Hence computing what you call $G'_k$ is reduced to one of the following tasks : 
-computing the topological closure of the normal closure of the image of $C([F_k,F_k]) $ in $G$ (under the induced morphism) and finding that this is $\overline{[G,G]}$ ( I have very little intuition/knowledge about profinite groups; but this seems like it should be true ? )
-Or describe the coproduct in the category $\mathbf{AbProf}$. I expect this shouldn't be complicated (I'm just not seeing it right now for some reason). If you have this, then $G'_k$ is the coproduct in this category of $k$ copies of $\widehat{\mathbb{Z}}$.
-Or compute the profinite completion of $\mathbb{Z}^{(k)}$. For finite $k$ this should be easy, for infinite $k$ I don't know. If you have this, then $G'_k$ is the profinite completion of $\mathbb{Z}^{(k)}$. 

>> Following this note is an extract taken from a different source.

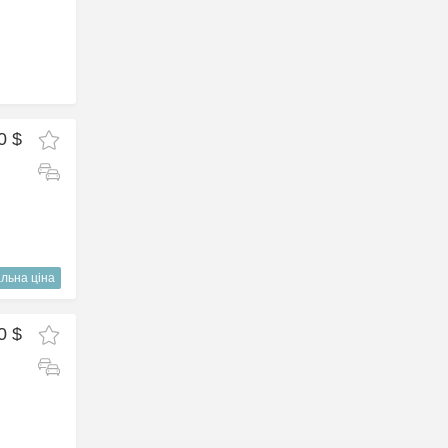
0 $
льна ціна
0 $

Edit: I can confirm that it works for a finite $k$. Indeed, the finite coproduct of profinite abelian groups (in $\mathbf{AbProf}$ !) is their product: if $G_1,..,G_n$ are such groups then their product is Hausdorff, compact, totally disconnected, and it's a topological group so it's an abelian profinite group, and then the universal property is immediate. So for finite $k$, we do have $G_k' = \widehat{\mathbb{Z}}^k$.